▶ What you need to do: An exact copy of all the data below is needed, without its pictures.

====== Available data

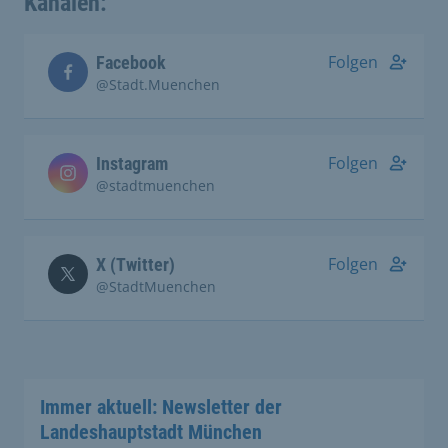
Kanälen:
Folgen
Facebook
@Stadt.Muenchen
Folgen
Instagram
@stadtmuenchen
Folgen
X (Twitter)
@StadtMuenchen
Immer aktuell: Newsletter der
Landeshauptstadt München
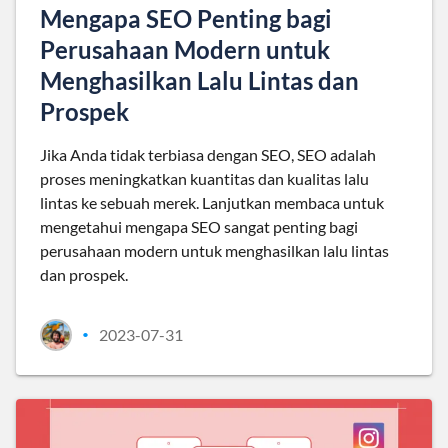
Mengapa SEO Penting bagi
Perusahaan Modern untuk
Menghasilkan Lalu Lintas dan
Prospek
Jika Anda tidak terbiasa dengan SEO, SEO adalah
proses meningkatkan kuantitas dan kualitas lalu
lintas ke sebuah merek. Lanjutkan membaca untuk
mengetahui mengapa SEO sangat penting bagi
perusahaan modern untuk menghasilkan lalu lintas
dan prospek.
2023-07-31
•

============

▶ Solved problem:
Kanälen:
Folgen
Facebook
@Stadt.Muenchen
Folgen
Instagram
@stadtmuenchen
Folgen
X (Twitter)
@StadtMuenchen
Immer aktuell: Newsletter der
Landeshauptstadt München
Mengapa SEO Penting bagi
Perusahaan Modern untuk
Menghasilkan Lalu Lintas dan
Prospek
Jika Anda tidak terbiasa dengan SEO, SEO adalah
proses meningkatkan kuantitas dan kualitas lalu
lintas ke sebuah merek. Lanjutkan membaca untuk
mengetahui mengapa SEO sangat penting bagi
perusahaan modern untuk menghasilkan lalu lintas
dan prospek.
2023-07-31
•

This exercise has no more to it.